• Exercise: Listed below are entries; give the number of lines among them that include "مثال", and only that number.

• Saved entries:
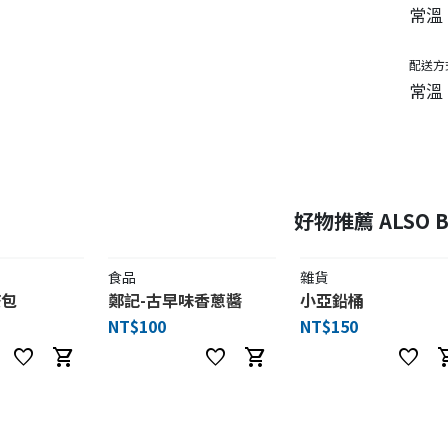
常溫
配送方
常溫
好物推薦 ALSO B
食品
雜貨
茶包
鄭記-古早味香蔥醬
小亞鉛桶
NT$100
NT$150
favorite
shopping_cart
favorite
shopping_cart
favorite
shoppi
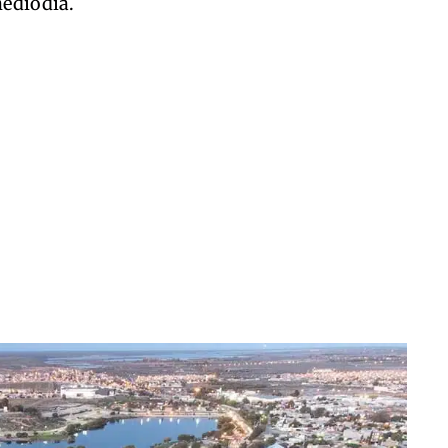
mediodía.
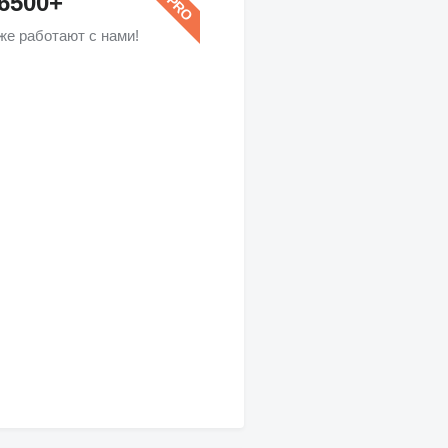
6500+
же работают с нами!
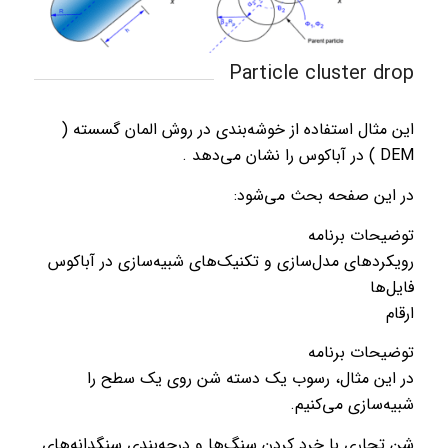
Particle cluster drop
این مثال استفاده از خوشه‌بندی در روش المان گسسته (
DEM ) در آباکوس را نشان می‌دهد .
در این صفحه بحث می‌شود:
توضیحات برنامه
رویکردهای مدل‌سازی و تکنیک‌های شبیه‌سازی در آباکوس
فایل‌ها
ارقام
توضیحات برنامه
در این مثال، رسوب یک دسته شن روی یک سطح را
شبیه‌سازی می‌کنیم.
شن تجاری با خرد کردن سنگ‌ها و درجه‌بندی سنگدانه‌های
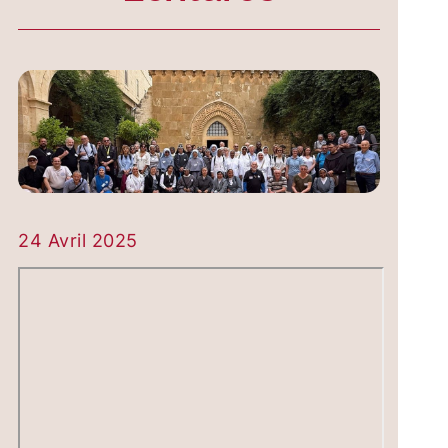
24 Avril 2025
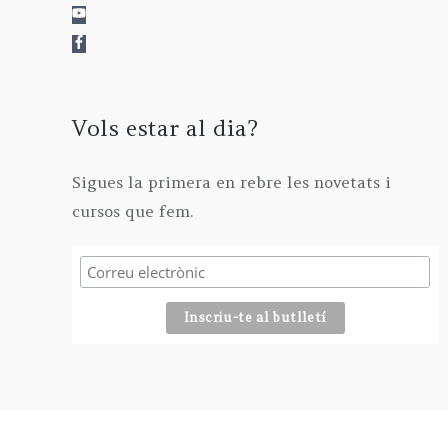
0
€
9
€
0
.
5
€
,
.
0
0
Vols estar al dia?
€
Sigues la primera en rebre les novetats i
cursos que fem.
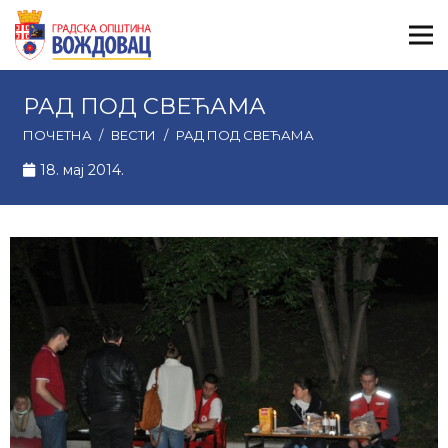
РАД ПОД СВЕЋАМА
ПОЧЕТНА
/
ВЕСТИ
/
РАД ПОД СВЕЋАМА
18. мај 2014.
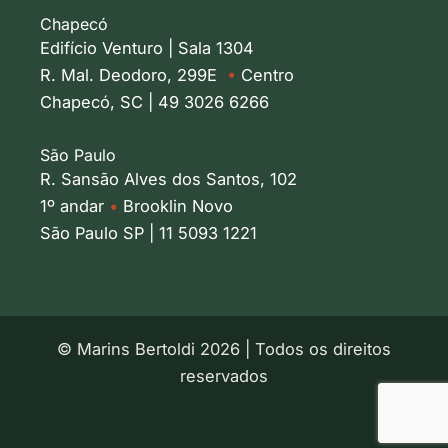
Chapecó
Edifício Venturo | Sala 1304
R. Mal. Deodoro, 299E
•
Centro
Chapecó, SC | 49 3026 6266
São Paulo
R. Sansão Alves dos Santos, 102
1º andar
•
Brooklin Novo
São Paulo SP | 11 5093 1221
© Marins Bertoldi 2026 | Todos os direitos
reservados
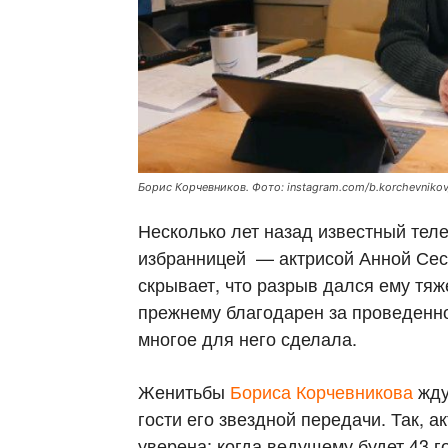
Борис Корчевников. Фото: instagram.com/b.korchevnikov
Несколько лет назад известный тел
избранницей — актрисой Анной Сес
скрывает, что разрыв дался ему тяж
прежнему благодарен за проведенно
многое для него сделала.
Женитьбы
Бориса Корчевникова
жду
гости его звездной передачи. Так, а
уверена: когда ведущему будет 43 г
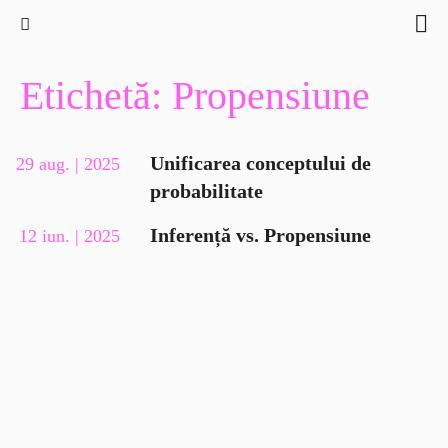
Etichetă: Propensiune
Unificarea conceptului de
29 aug. | 2025
probabilitate
Inferență vs. Propensiune
12 iun. | 2025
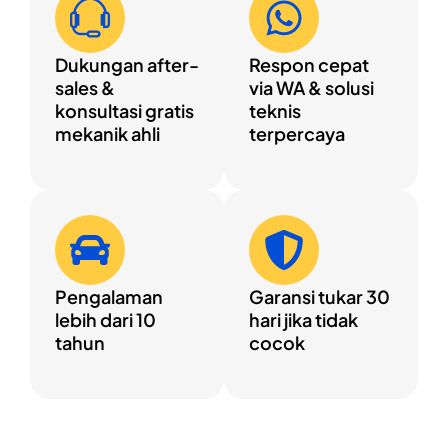
Dukungan after-
Respon cepat
sales &
via WA & solusi
konsultasi gratis
teknis
mekanik ahli
terpercaya
Pengalaman
Garansi tukar 30
lebih dari 10
hari jika tidak
tahun
cocok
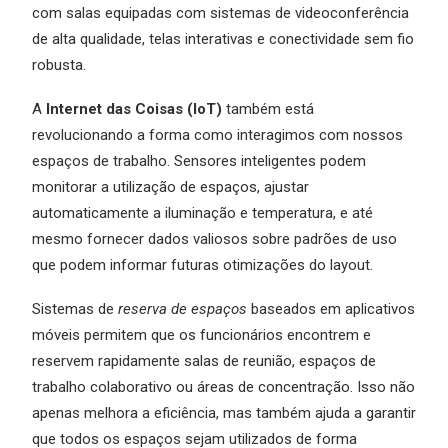
com salas equipadas com sistemas de videoconferência
de alta qualidade, telas interativas e conectividade sem fio
robusta.
A
Internet das Coisas (IoT)
também está
revolucionando a forma como interagimos com nossos
espaços de trabalho. Sensores inteligentes podem
monitorar a utilização de espaços, ajustar
automaticamente a iluminação e temperatura, e até
mesmo fornecer dados valiosos sobre padrões de uso
que podem informar futuras otimizações do layout.
Sistemas de
reserva de espaços
baseados em aplicativos
móveis permitem que os funcionários encontrem e
reservem rapidamente salas de reunião, espaços de
trabalho colaborativo ou áreas de concentração. Isso não
apenas melhora a eficiência, mas também ajuda a garantir
que todos os espaços sejam utilizados de forma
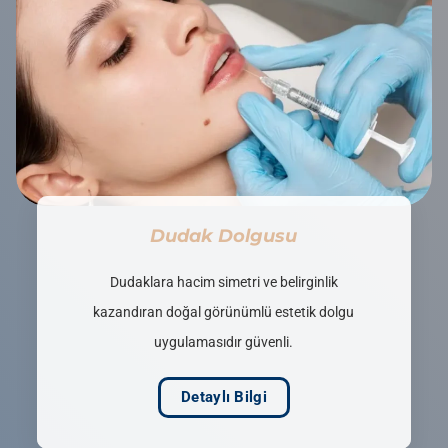
Dudak Dolgusu
Dudaklara hacim simetri ve belirginlik
kazandıran doğal görünümlü estetik dolgu
uygulamasıdır güvenli.
Detaylı Bilgi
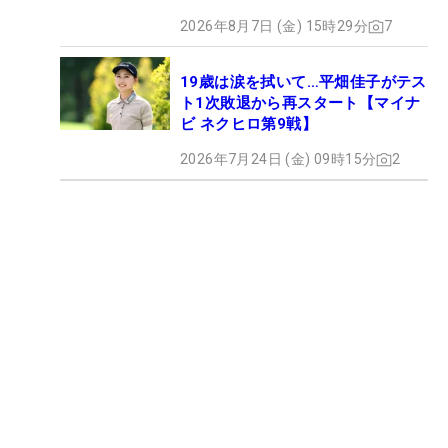
2026年8月7日 (金) 15時29分
7
19歳は涙を拭いて…平畑佳子がテス
ト1次敗退から再スタート【マイナ
ビ ネクヒロ第9戦】
2026年7月24日 (金) 09時15分
2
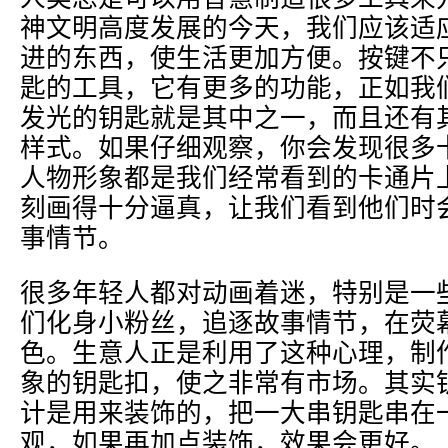
神文明高度发展的今天，我们应该适
进的东西，使生活更加方便。按键不
匙的工具，它有更多的功能，正如我
发光的钥匙就是其中之一，而且还有
样式。如果仔细观察，你会发现很多
人物形象都是我们经常看到的卡通片
刻画得十分逼真，让我们看到他们时
事情节。
很多年轻人都对动画着迷，特别是一
们化身小粉丝，追逐故事情节，在荧
色。生意人正是利用了这种心理，制
象的钥匙扣，使之非常有市场。其实
计是用来装饰的，把一大串钥匙串在
观，如果再加点装饰，效果会更好。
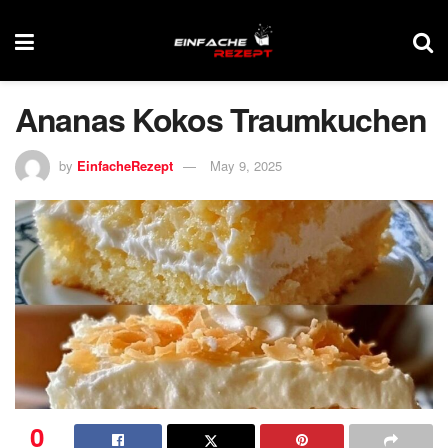
Ananas Kokos Traumkuchen
by
EinfacheRezept
May 9, 2025
0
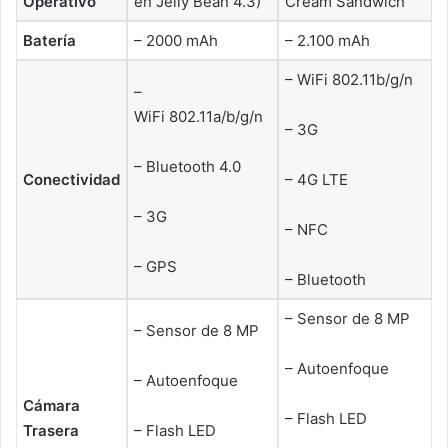
Operativo
en Jelly Bean 4.3)
Cream Sandwich
Batería
– 2000 mAh
– 2.100 mAh
– WiFi 802.11b/g/n
–
WiFi 802.11a/b/g/n
– 3G
– Bluetooth 4.0
Conectividad
– 4G LTE
– 3G
– NFC
– GPS
– Bluetooth
– Sensor de 8 MP
– Sensor de 8 MP
– Autoenfoque
– Autoenfoque
Cámara
– Flash LED
Trasera
– Flash LED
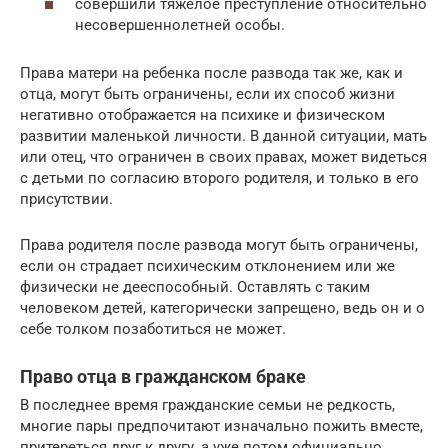
совершили тяжелое преступление относительно
несовершеннолетней особы.
Права матери на ребенка после развода так же, как и
отца, могут быть ограничены, если их способ жизни
негативно отображается на психике и физическом
развитии маленькой личности. В данной ситуации, мать
или отец, что ограничен в своих правах, может видеться
с детьми по согласию второго родителя, и только в его
присутствии.
Права родителя после развода могут быть ограничены,
если он страдает психическим отклонением или же
физически не дееспособный. Оставлять с таким
человеком детей, категорически запрещено, ведь он и о
себе толком позаботиться не может.
Право отца в гражданском браке
В последнее время гражданские семьи не редкость,
многие пары предпочитают изначально пожить вместе,
притереться друг к другу, а уже потом официально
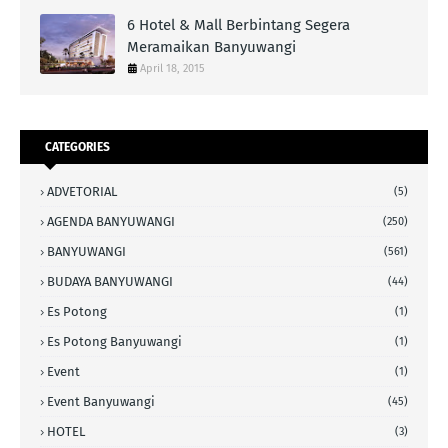
6 Hotel & Mall Berbintang Segera
Meramaikan Banyuwangi
April 18, 2015
CATEGORIES
ADVETORIAL
(5)
AGENDA BANYUWANGI
(250)
BANYUWANGI
(561)
BUDAYA BANYUWANGI
(44)
Es Potong
(1)
Es Potong Banyuwangi
(1)
Event
(1)
Event Banyuwangi
(45)
HOTEL
(3)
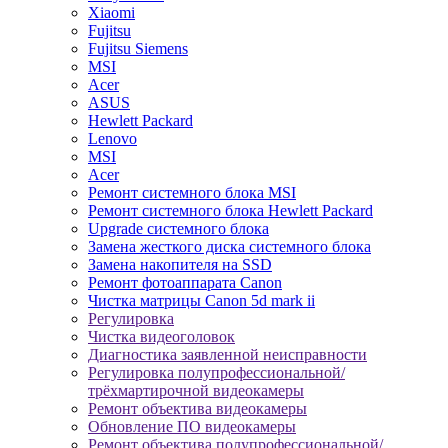
Xiaomi
Fujitsu
Fujitsu Siemens
MSI
Acer
ASUS
Hewlett Packard
Lenovo
MSI
Acer
Ремонт системного блока MSI
Ремонт системного блока Hewlett Packard
Upgrade системного блока
Замена жесткого диска системного блока
Замена накопителя на SSD
Ремонт фотоаппарата Canon
Чистка матрицы Canon 5d mark ii
Регулировка
Чистка видеоголовок
Диагностика заявленной неисправности
Регулировка полупрофессиональной/
трёхмартирочной видеокамеры
Ремонт объектива видеокамеры
Обновление ПО видеокамеры
Ремонт объектива полупрофессиональной/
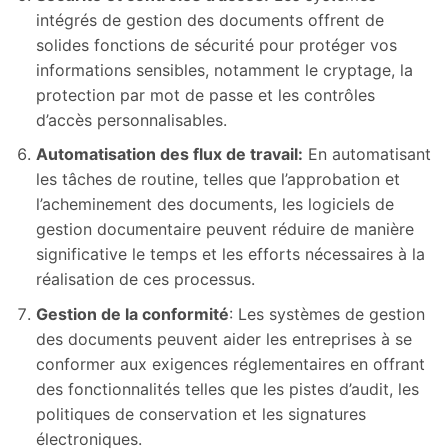
intégrés de gestion des documents offrent de
solides fonctions de sécurité pour protéger vos
informations sensibles, notamment le cryptage, la
protection par mot de passe et les contrôles
d’accès personnalisables.
Automatisation des flux de travail:
En automatisant
les tâches de routine, telles que l’approbation et
l’acheminement des documents, les logiciels de
gestion documentaire peuvent réduire de manière
significative le temps et les efforts nécessaires à la
réalisation de ces processus.
Gestion de la conformité
: Les systèmes de gestion
des documents peuvent aider les entreprises à se
conformer aux exigences réglementaires en offrant
des fonctionnalités telles que les pistes d’audit, les
politiques de conservation et les signatures
électroniques.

• The answer: 2